At each meeting, an announcement was then approved and published in the BOE, as Sánchez insisted. Measures and investments in health, education, young people, the elderly or women. The aim is to remind the left-wing electorate that this Government has not stopped worrying about it. The risk is to appear too interested and electoralist. Feijóo went to tow at first and even timidly signed up to compete with promises for young people’s access to housing. But in a society that voraciously consumes information, the impact of the ads was diluted.

The PP did not raise its voice until what they themselves assumed was an unexpected electoral story crossed their path: the inclusion in Bildu’s lists of 44 terrorists who had served sentences, of which seven had committed crimes of blood It wasn’t the first time it happened, but the PP focused its campaign on Sánchez’s alliances with Bildu. After a hesitant first few days, the president ended up coming out en masse against Feijóo, whom he reprimanded for the use of terrorism. According to the polls held by Moncloa, the PSOE cauterized any possibility of bleeding and it was Vox who profited from it. The differences between Feijóo and Isabel Díaz Ayuso helped put the issue aside.

But the hare jumped in Melilla. The alleged buying of votes by the Coalition for Melilla (a PSOE split with good relations with Íñigo Errejón’s party) shook the campaign. It was not the first time that this practice occurred in Melilla (there have even been convictions), but another case immediately arose in Mojácar (Almeria), which affected the PSOE.

To make matters worse, the secretary of the organization of the Andalusian socialists, Noel López, appears as the alleged instigator of the kidnapping of a councilwoman in a murky and outrageous matter. All this has uprooted the PSOE. And it will have effects. The crisis in the Andalusian dome will require another catharsis. Without a minimal recovery in the Andalusian barn the traffic towards the generals will be very uphill.

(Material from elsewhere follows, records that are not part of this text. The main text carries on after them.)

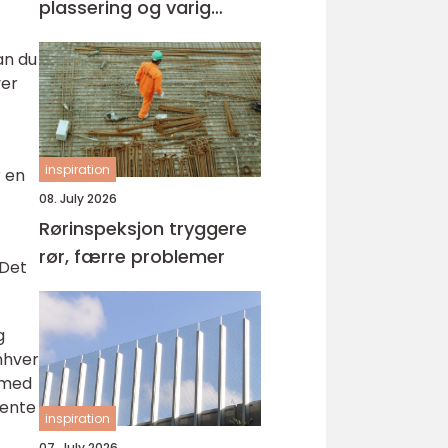
plassering og varig
kvalitet
an du
ver
inspiration
r en
08. July 2026
Rørinspeksjon tryggere
rør, færre problemer
 Det
g
enhver
 med
vente
inspiration
07. July 2026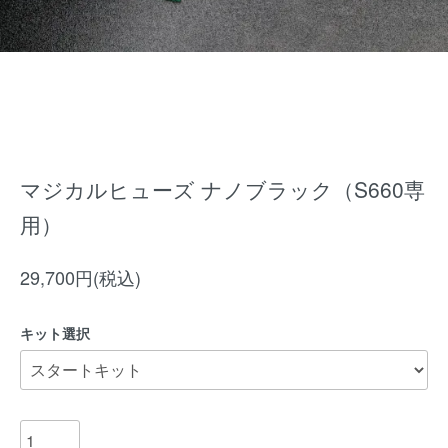
マジカルヒューズ ナノブラック（S660専
用）
29,700円(税込)
キット選択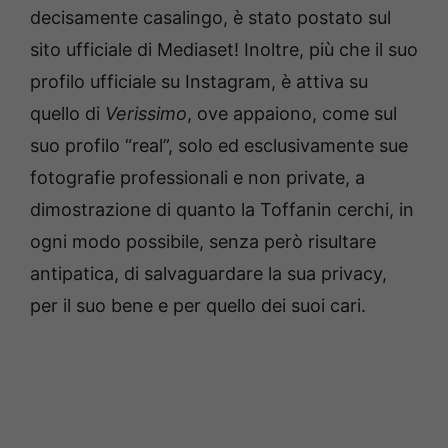
decisamente casalingo, è stato postato sul
sito ufficiale di Mediaset! Inoltre, più che il suo
profilo ufficiale su Instagram, è attiva su
quello di
Verissimo
, ove appaiono, come sul
suo profilo “real”, solo ed esclusivamente sue
fotografie professionali e non private, a
dimostrazione di quanto la Toffanin cerchi, in
ogni modo possibile, senza però risultare
antipatica, di salvaguardare la sua privacy,
per il suo bene e per quello dei suoi cari.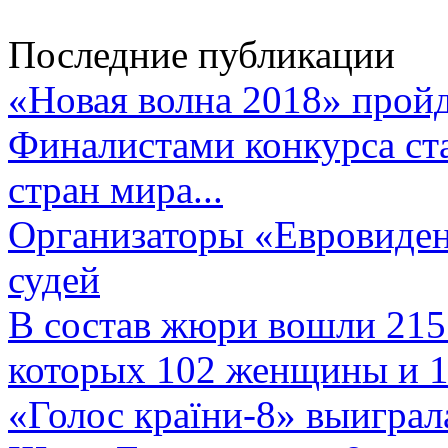
Последние публикации
«Новая волна 2018» пройд
Финалистами конкурса ста
стран мира...
Организаторы «Евровиден
судей
В состав жюри вошли 215 
которых 102 женщины и 1
«Голос країни-8» выиграл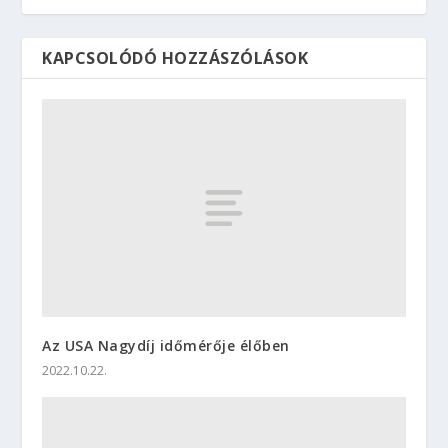
KAPCSOLÓDÓ HOZZÁSZÓLÁSOK
Az USA Nagydíj időmérője élőben
2022.10.22.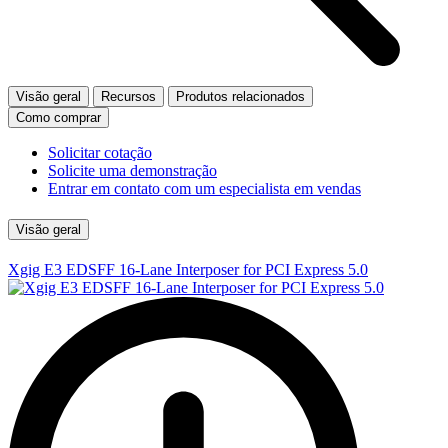
Visão geral
Recursos
Produtos relacionados
Como comprar
Solicitar cotação
Solicite uma demonstração
Entrar em contato com um especialista em vendas
Visão geral
Xgig E3 EDSFF 16-Lane Interposer for PCI Express 5.0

Leaders from Feijóo’s environment began by accusing Moncloa of leading “a plot to buy votes”, while the leader reserved a more institutional role: “I am sending a message of confidence in our electoral system. I ask more than ever that everyone goes to vote.” But yesterday Feijóo already accused Sánchez of putting democracy “for sale”. The PP has found in buying votes the cherry on top of the message that “sanchismo” needs to be expelled because now it even puts democracy at risk.

You know how to get into a campaign, but not how to get out. The reading of tomorrow’s results focuses on which regional and municipal governments the PSOE can retain or the PP win, in addition to the overall score (in number of votes and councillors), which helps to project general trends. All eyes are on communities such as Valencia, the Balearic Islands or Aragon. And in cities like Barcelona, ​​Seville and Valencia. The balance of power will once again tip towards one of the two sides.